Give the number of lines in the records that include the word "minimize", and nothing besides.
[EXTRACTED DATA Boundary: Start]
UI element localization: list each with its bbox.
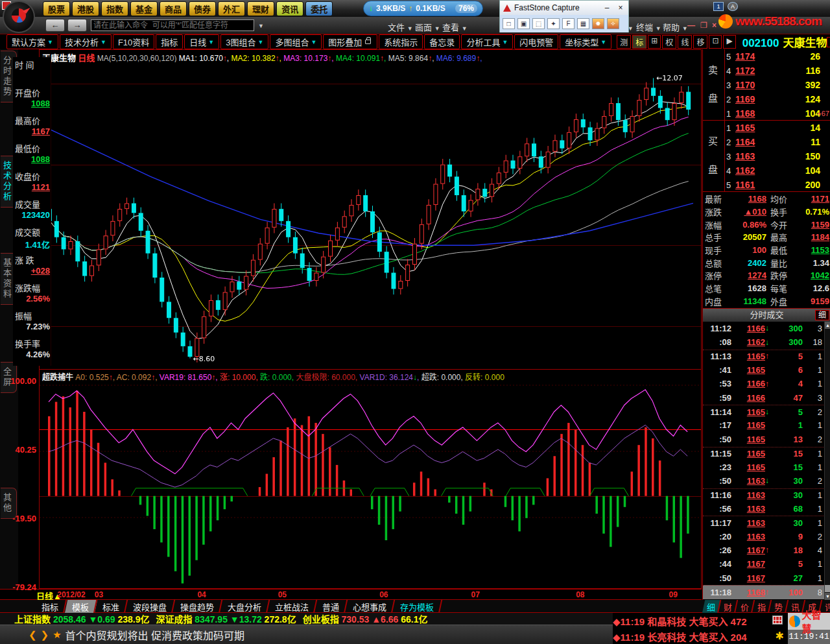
template-tab-存为模板[interactable]: 存为模板 xyxy=(393,600,442,614)
toolbar-item-分析工具[interactable]: 分析工具▼ xyxy=(461,34,513,49)
tick-tab-财[interactable]: 财 xyxy=(719,600,738,614)
tick-row[interactable]: 11:171163301 xyxy=(703,516,825,529)
tick-row[interactable]: :44116751 xyxy=(703,558,825,571)
toolbar-item-闪电预警[interactable]: 闪电预警 xyxy=(514,34,558,49)
ticker-next-icon[interactable]: ❯ xyxy=(41,629,49,641)
back-button[interactable]: ← xyxy=(45,19,65,32)
market-button-债券[interactable]: 债券 xyxy=(189,1,216,16)
tick-tab-价[interactable]: 价 xyxy=(736,600,755,614)
template-tab-指标[interactable]: 指标 xyxy=(34,600,67,614)
index-name[interactable]: 深证成指 xyxy=(156,614,192,625)
ticker-text[interactable]: 首个内贸规划将出 促消费政策加码可期 xyxy=(65,627,244,643)
toolbar-item-默认方案[interactable]: 默认方案▼ xyxy=(6,34,58,49)
mini-button-线[interactable]: 线 xyxy=(678,35,692,49)
window-minimize-button[interactable]: — xyxy=(687,21,695,30)
tick-tab-势[interactable]: 势 xyxy=(770,600,788,614)
tick-row[interactable]: 11:151165151 xyxy=(703,447,825,460)
template-tab-普通[interactable]: 普通 xyxy=(315,600,348,614)
alert-row[interactable]: ◆11:19 和晶科技 大笔买入 472 xyxy=(613,613,788,628)
faststone-tool-icon[interactable]: F xyxy=(562,18,575,29)
faststone-minimize-button[interactable]: – xyxy=(602,3,611,12)
settings-gear-icon[interactable]: ✱ xyxy=(776,630,784,642)
window-restore-button[interactable]: ❐ xyxy=(700,21,707,30)
toolbar-item-图形叠加[interactable]: 图形叠加 xyxy=(323,34,377,49)
tick-row[interactable]: :41116561 xyxy=(703,363,825,377)
tick-row[interactable]: 11:121166↓3003 xyxy=(703,322,825,335)
toolbar-item-技术分析[interactable]: 技术分析▼ xyxy=(60,34,112,49)
toolbar-item-指标[interactable]: 指标 xyxy=(156,34,183,49)
mini-button-⊞[interactable]: ⊞ xyxy=(648,35,661,49)
template-tab-模板[interactable]: 模板 xyxy=(65,600,97,614)
forward-button[interactable]: → xyxy=(67,19,87,32)
mini-button-▶[interactable]: ▶ xyxy=(723,35,735,49)
template-tab-大盘分析[interactable]: 大盘分析 xyxy=(220,600,270,614)
toolbar-item-坐标类型[interactable]: 坐标类型▼ xyxy=(560,34,611,49)
panel-close-button[interactable]: ⊠ xyxy=(827,37,830,47)
market-button-基金[interactable]: 基金 xyxy=(130,1,158,16)
tick-row[interactable]: 11:131165↑51 xyxy=(703,350,825,363)
market-button-商品[interactable]: 商品 xyxy=(160,1,187,16)
command-dropdown-icon[interactable]: ▼ xyxy=(258,23,264,29)
candlestick-chart[interactable] xyxy=(40,62,701,369)
faststone-tool-icon[interactable]: ▦ xyxy=(577,18,589,29)
ticker-prev-icon[interactable]: ❮ xyxy=(29,629,37,641)
mini-button-标[interactable]: 标 xyxy=(632,35,646,49)
tick-row[interactable]: :501167271 xyxy=(703,571,825,585)
faststone-tool-icon[interactable]: ✦ xyxy=(547,18,560,29)
window-close-button[interactable]: × xyxy=(712,21,717,30)
mini-button-测[interactable]: 测 xyxy=(617,35,631,49)
command-input[interactable] xyxy=(91,19,254,31)
input-method-tray-icon[interactable]: A xyxy=(728,2,738,11)
template-tab-波段操盘[interactable]: 波段操盘 xyxy=(126,600,175,614)
tick-row[interactable]: 11:161163301 xyxy=(703,488,825,502)
market-button-港股[interactable]: 港股 xyxy=(72,1,99,16)
tick-row[interactable]: 11:141165↓52 xyxy=(703,405,825,418)
template-tab-标准[interactable]: 标准 xyxy=(95,600,128,614)
tick-row[interactable]: :081162↓30018 xyxy=(703,335,825,349)
faststone-titlebar[interactable]: FastStone Capture – × xyxy=(500,1,628,15)
mini-button-权[interactable]: 权 xyxy=(662,35,676,49)
faststone-tool-icon[interactable]: ▣ xyxy=(517,18,530,29)
scroll-thumb[interactable] xyxy=(825,585,830,592)
index-name[interactable]: 创业板指 xyxy=(303,614,339,625)
indicator-chart[interactable] xyxy=(40,381,701,588)
menu-帮助[interactable]: 帮助 ▼ xyxy=(663,21,688,33)
tick-row[interactable]: :501163↓302 xyxy=(703,474,825,488)
market-button-理财[interactable]: 理财 xyxy=(247,1,274,16)
index-name[interactable]: 上证指数 xyxy=(14,614,51,625)
menu-查看[interactable]: 查看 ▼ xyxy=(442,21,468,33)
mini-button-⊡[interactable]: ⊡ xyxy=(709,35,722,49)
template-tab-操盘趋势[interactable]: 操盘趋势 xyxy=(173,600,222,614)
alert-row[interactable]: ◆11:19 长亮科技 大笔买入 204 xyxy=(613,628,788,644)
mini-button-移[interactable]: 移 xyxy=(693,35,707,49)
faststone-tool-icon[interactable]: ✸ xyxy=(592,18,604,29)
menu-画面[interactable]: 画面 ▼ xyxy=(415,21,440,33)
toolbar-item-3图组合[interactable]: 3图组合▼ xyxy=(220,34,268,49)
faststone-tool-icon[interactable]: ✧ xyxy=(607,18,619,29)
tick-row[interactable]: :591166473 xyxy=(703,391,825,405)
scroll-down-icon[interactable]: ▼ xyxy=(825,593,830,600)
menu-文件[interactable]: 文件 ▼ xyxy=(388,21,413,33)
tick-tab-指[interactable]: 指 xyxy=(753,600,772,614)
tick-tab-细[interactable]: 细 xyxy=(702,600,721,614)
scroll-up-icon[interactable]: ▲ xyxy=(825,322,830,329)
market-button-委托[interactable]: 委托 xyxy=(305,1,333,16)
tick-row[interactable]: 11:181168↑1008 xyxy=(703,585,825,599)
monitor-tray-icon[interactable]: 1 xyxy=(713,2,724,11)
faststone-tool-icon[interactable]: □ xyxy=(503,18,515,29)
tick-row[interactable]: :561163681 xyxy=(703,502,825,516)
template-tab-心想事成[interactable]: 心想事成 xyxy=(346,600,395,614)
toolbar-item-备忘录[interactable]: 备忘录 xyxy=(424,34,460,49)
market-button-指数[interactable]: 指数 xyxy=(101,1,128,16)
tick-row[interactable]: :261167↑184 xyxy=(703,543,825,557)
template-tab-立桩战法[interactable]: 立桩战法 xyxy=(268,600,317,614)
menu-终端[interactable]: 终端 ▼ xyxy=(636,21,661,33)
tick-row[interactable]: :17116511 xyxy=(703,419,825,433)
market-button-股票[interactable]: 股票 xyxy=(43,1,70,16)
faststone-close-button[interactable]: × xyxy=(616,3,625,12)
toolbar-item-F10资料[interactable]: F10资料 xyxy=(113,34,154,49)
alert-grid-icon[interactable] xyxy=(772,615,783,625)
tick-detail-button[interactable]: 细 xyxy=(815,310,829,320)
toolbar-item-系统指示[interactable]: 系统指示 xyxy=(379,34,423,49)
tick-scrollbar[interactable]: ▲ ▼ xyxy=(824,322,830,600)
[EXTRACTED DATA Boundary: End]
◆ SOLUTION BELOW
2